● Task objective
When a line below contains the word "before", copy that line.

Records from a dataset
● ● ● ● ● ● ●

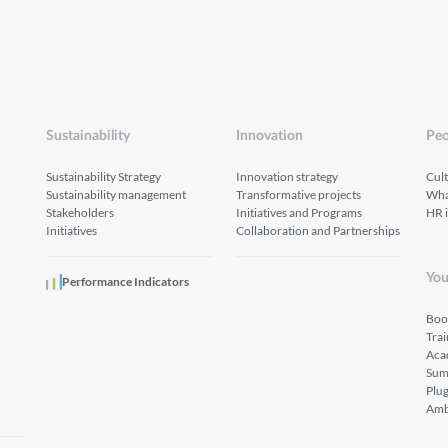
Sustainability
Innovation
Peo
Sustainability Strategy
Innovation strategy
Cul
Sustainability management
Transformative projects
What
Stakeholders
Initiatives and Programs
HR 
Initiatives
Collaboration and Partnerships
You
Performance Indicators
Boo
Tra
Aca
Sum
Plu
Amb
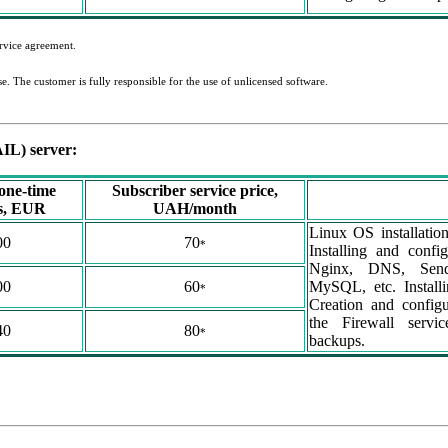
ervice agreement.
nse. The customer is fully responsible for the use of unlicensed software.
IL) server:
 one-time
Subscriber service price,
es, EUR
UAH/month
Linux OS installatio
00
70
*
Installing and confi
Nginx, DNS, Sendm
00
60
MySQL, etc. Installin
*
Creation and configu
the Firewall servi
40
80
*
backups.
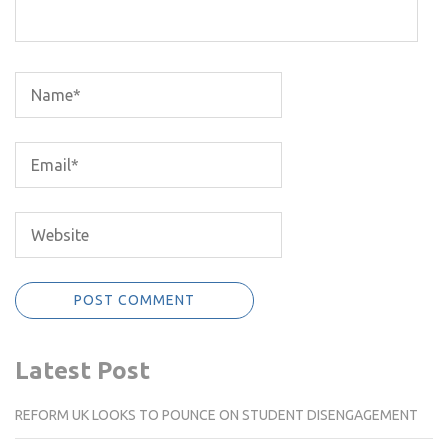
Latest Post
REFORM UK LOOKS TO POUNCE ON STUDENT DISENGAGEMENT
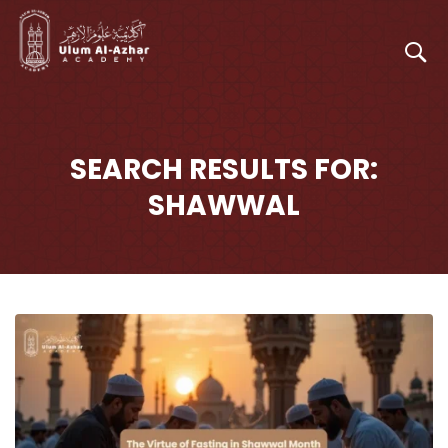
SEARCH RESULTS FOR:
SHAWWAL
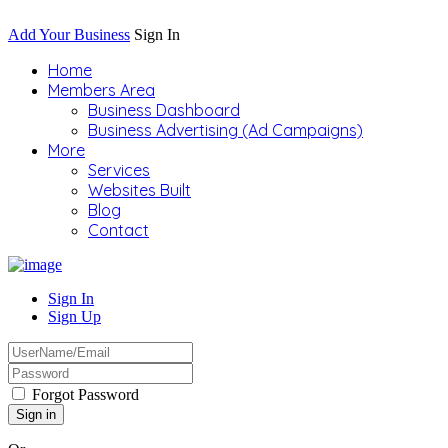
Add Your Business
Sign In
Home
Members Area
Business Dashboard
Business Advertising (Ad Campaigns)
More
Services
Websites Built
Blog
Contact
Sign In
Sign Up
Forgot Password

● ● ● ● ● ● ●

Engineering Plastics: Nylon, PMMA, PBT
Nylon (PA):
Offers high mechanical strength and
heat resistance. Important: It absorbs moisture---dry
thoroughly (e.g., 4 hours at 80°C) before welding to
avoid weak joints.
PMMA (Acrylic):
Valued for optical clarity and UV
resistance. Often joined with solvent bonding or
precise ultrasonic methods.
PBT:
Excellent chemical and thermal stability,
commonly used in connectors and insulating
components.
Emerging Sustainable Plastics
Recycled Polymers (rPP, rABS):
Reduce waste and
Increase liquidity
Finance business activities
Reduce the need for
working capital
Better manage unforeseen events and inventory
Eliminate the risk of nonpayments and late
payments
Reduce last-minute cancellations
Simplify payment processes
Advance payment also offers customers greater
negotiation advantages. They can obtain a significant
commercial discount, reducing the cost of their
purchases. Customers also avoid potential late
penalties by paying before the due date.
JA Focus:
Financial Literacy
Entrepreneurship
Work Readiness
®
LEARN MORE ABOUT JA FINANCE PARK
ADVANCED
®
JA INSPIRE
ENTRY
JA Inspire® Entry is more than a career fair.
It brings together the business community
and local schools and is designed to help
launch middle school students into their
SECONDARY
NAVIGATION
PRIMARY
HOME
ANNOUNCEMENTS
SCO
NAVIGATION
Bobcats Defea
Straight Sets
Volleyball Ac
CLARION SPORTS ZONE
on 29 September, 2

● ● ● ● ● ● ●

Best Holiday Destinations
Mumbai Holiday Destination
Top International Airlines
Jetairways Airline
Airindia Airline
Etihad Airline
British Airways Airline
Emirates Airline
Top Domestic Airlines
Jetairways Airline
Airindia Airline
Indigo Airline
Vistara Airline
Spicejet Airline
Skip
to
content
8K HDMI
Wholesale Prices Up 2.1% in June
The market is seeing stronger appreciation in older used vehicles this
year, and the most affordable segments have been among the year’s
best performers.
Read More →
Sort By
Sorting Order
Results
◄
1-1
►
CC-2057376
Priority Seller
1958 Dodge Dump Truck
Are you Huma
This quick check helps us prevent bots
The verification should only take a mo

● ● ● ● ● ● ●

● Response to this exercise
thoroughly (e.g., 4 hours at 80°C) before welding to
penalties by paying before the due date.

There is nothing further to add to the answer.